Have you ever been working out at the gym and seen someone drinking a protein shake as they either are still working out or just as they are leaving? Or maybe you are even someone who does this, as many believe that the faster you consume protein after a workout, the more growth you’ll see in your muscles. However, you don’t need to be drinking that protein powder so quickly, and you might not even have to be drinking protein powder at all after you lift.
There are many misconceptions as to when you should consume protein after a workout. However, recent studies show that your muscles’ elevated sensitivity to protein lasts 24 hours after you lift. The fact is, you don’t need to down a protein shake before you are even out of the gym to see muscle growth from protein. You actually have 24 to 48 hours after a workout, as your muscle protein synthesis can occur that long after you lift.
Okay, so do you really need to have a protein shake after you lift? Well, the answer isn’t concrete. It isn’t bad for you, but there is a more important aspect to your protein intake besides if you should be having a shake after you workout.
What really matters regarding the results you want is how much protein you are consuming throughout your entire day, not just from one protein shake. By making sure you include protein in every meal and space out when you have protein-rich foods, you’re more likely to get better results. Moderate amounts of protein may actually be more beneficial than having one protein shake with 40 grams of protein after a workout.
Also, your pre-workout snack might be more important than your post-workout protein shake. You can eat a protein-rich meal one to two hours before working and still receive the same benefits, as your muscles are in a receptive state to absorb that protein one to three hours after eating. Thus, you will still get the same benefits from that pre-workout snack and not need a post-workout shake.
A lot of times, if you are consuming enough protein with the foods you eat your post-workout protein shake after you lift isn’t really needed. However, if you are someone who doesn’t eat a lot of protein in your daily meals, that protein shake could be helpful for you to see results. Protein shakes are not the same as whole foods, and will never fully contain the same nutritional benefits as the food you eat does.
Furthermore, you can actually lose nutritional value from drinking your nutrients and vitamins as opposed to eating them. Many believed that protein shakes were thought to digest faster in the stomach compared to whole foods, however this isn’t the case.
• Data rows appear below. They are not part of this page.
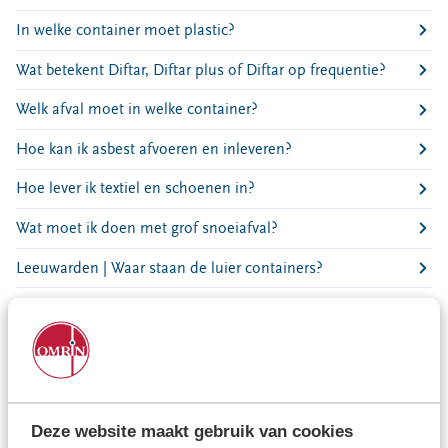
Locaties
In welke container moet plastic?
Werken bij
Wat betekent Diftar, Diftar plus of Diftar op frequentie?
Voor gemeenten
Welk afval moet in welke container?
Voor leveranciers en bezoekers
Hoe kan ik asbest afvoeren en inleveren?
Hoe lever ik textiel en schoenen in?
Wat moet ik doen met grof snoeiafval?
Leeuwarden | Waar staan de luier containers?
Wat moet ik doen met mijn milieupas als ik ga verhuizen?
Wanneer zijn de takkenroutes of extra gft-routes?
Wat mag in de textielcontainer?
Wat moet ik doen met lachgascilinders en/of
Deze website maakt gebruik van cookies
heliumflessen?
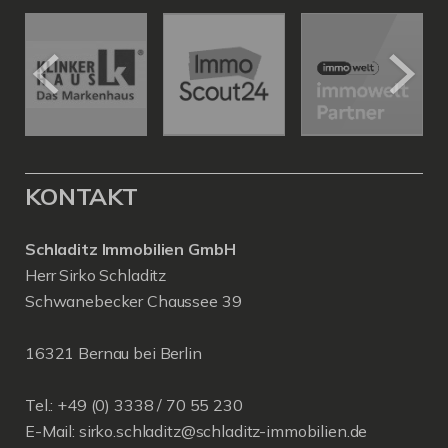
KONTAKT
Schladitz Immobilien GmbH
Herr Sirko Schladitz
Schwanebecker Chaussee 39
16321 Bernau bei Berlin
Tel.: +49 (0) 3338 / 70 55 230
E-Mail:
sirko.schladitz@schladitz-immobilien.de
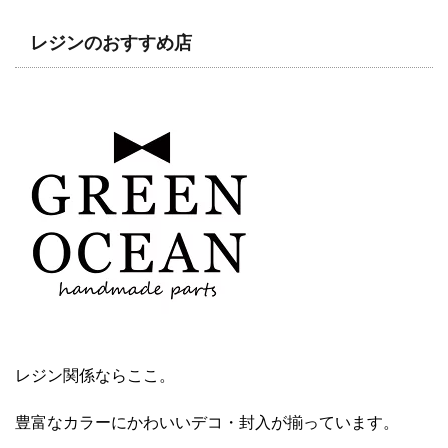
レジンのおすすめ店
レジン関係ならここ。
豊富なカラーにかわいいデコ・封入が揃っています。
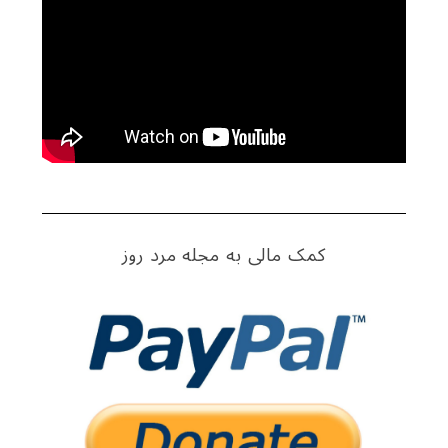
کمک مالی به مجله مرد روز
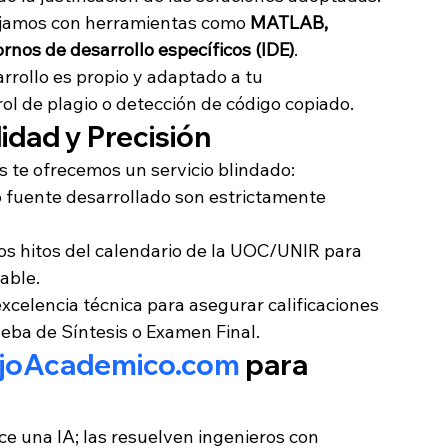
jamos con herramientas como 
MATLAB, 
rnos de desarrollo específicos (IDE)
.
arrollo es propio y adaptado a tu 
l de plagio o detección de código copiado.
lidad y Precisión
s te ofrecemos un servicio blindado:
o fuente desarrollado son estrictamente 
os hitos del calendario de la UOC/UNIR para 
able.
xcelencia técnica para asegurar calificaciones 
rueba de Síntesis o Examen Final.
ajoAcademico.com
 para 
ce una IA; las resuelven ingenieros con 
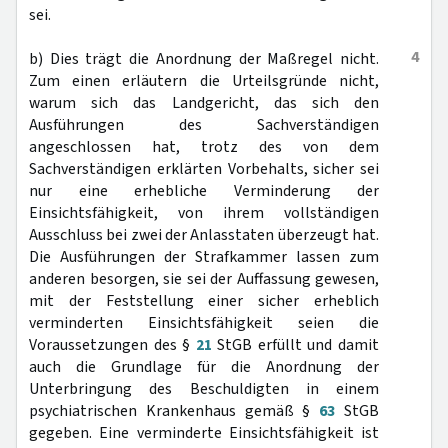
sei.
4
b) Dies trägt die Anordnung der Maßregel nicht.
Zum einen erläutern die Urteilsgründe nicht,
warum sich das Landgericht, das sich den
Ausführungen des Sachverständigen
angeschlossen hat, trotz des von dem
Sachverständigen erklärten Vorbehalts, sicher sei
nur eine erhebliche Verminderung der
Einsichtsfähigkeit, von ihrem vollständigen
Ausschluss bei zwei der Anlasstaten überzeugt hat.
Die Ausführungen der Strafkammer lassen zum
anderen besorgen, sie sei der Auffassung gewesen,
mit der Feststellung einer sicher erheblich
verminderten Einsichtsfähigkeit seien die
Voraussetzungen des §
21
StGB erfüllt und damit
auch die Grundlage für die Anordnung der
Unterbringung des Beschuldigten in einem
psychiatrischen Krankenhaus gemäß §
63
StGB
gegeben. Eine verminderte Einsichtsfähigkeit ist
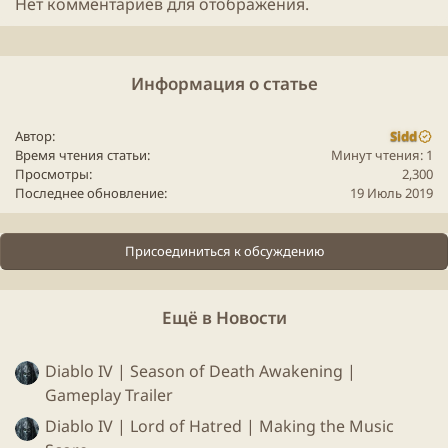
Нет комментариев для отображения.
Параметры запуска
Информация о статье
Автор
Sidd
Время чтения статьи
Минут чтения: 1
Просмотры
2,300
Последнее обновление
19 Июль 2019
Присоединиться к обсуждению
Ещё в Новости
Для того, чтобы запустить игру из
Steam
все равно
Diablo IV | Season of Death Awakening |
требуется запуск стима, но делается все в одну
Gameplay Trailer
кнопку.
Diablo IV | Lord of Hatred | Making the Music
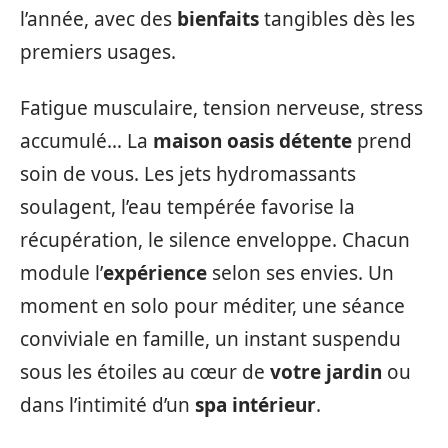
l’année, avec des
bienfaits
tangibles dès les
premiers usages.
Fatigue musculaire, tension nerveuse, stress
accumulé… La
maison oasis détente
prend
soin de vous. Les jets hydromassants
soulagent, l’eau tempérée favorise la
récupération, le silence enveloppe. Chacun
module l’
expérience
selon ses envies. Un
moment en solo pour méditer, une séance
conviviale en famille, un instant suspendu
sous les étoiles au cœur de
votre jardin
ou
dans l’intimité d’un
spa intérieur
.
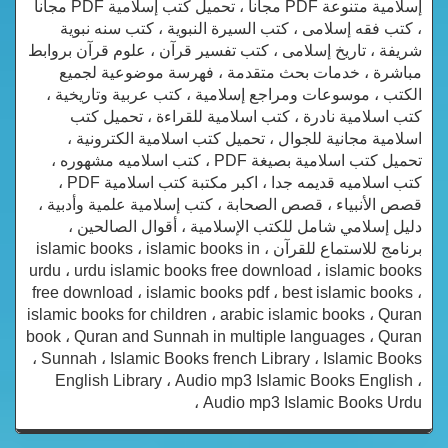
إسلامية متنوعة PDF مجانا ، تحميل كتب إسلامية PDF مجاناً
، كتب فقه إسلامى ، كتب السيرة النبوية ، كتب سنه نبوية
شريفة ، تاريخ إسلامى ، كتب تفسير قرآن ، علوم قرآن بروابط
مباشرة ، خدمات بحث متقدمة ، فهرسة موضوعية لجميع
الكتب ، موسوعات ومراجع إسلامية ، كتب عربية وتاريخية ،
كتب اسلامية نادرة ، كتب اسلامية للقراءة ، تحميل كتب
اسلامية مجانية للجوال ، تحميل كتب اسلامية الكترونية ،
تحميل كتب اسلامية بصيغة PDF ، كتب اسلاميه مشهوره ،
كتب اسلاميه قديمه جدا ، اكبر مكتبة كتب اسلامية PDF ،
قصص الأنبياء ، قصص الصحابة ، كتب إسلامية علمية وأدبية ،
دليل إسلامي شامل للكتب الإسلامية ، أقوال الصالحين ،
برنامج للاستماع للقرآن ، islamic books ، islamic books in
urdu ، urdu islamic books free download ، islamic books
free download ، islamic books pdf ، best islamic books ،
islamic books for children ، arabic islamic books ، Quran
book ، Quran and Sunnah in multiple languages ، Quran
، Sunnah ، Islamic Books french Library ، Islamic Books
English Library ، Audio mp3 Islamic Books English ،
Audio mp3 Islamic Books Urdu ،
I’m not saying it’s bad to have a protein shake, but some of the previously thought benefits don’t hold up when compared to the protein you get from food. Whether you grab for the protein powder or food, each approach is actually valid. But don’t feel pressured to have a protein shake after a workout. You can use food and see the same results.
Whole foods will always be your best option in order to make sure you are truly receiving all the nutrition you need, but protein powder isn’t bad and can be more convenient at times. It’s just a matter of your personal preference and realizing that your overall protein intake throughout the day is more important and beneficial to your muscles than the protein shake everyone seems to be drinking after they lift.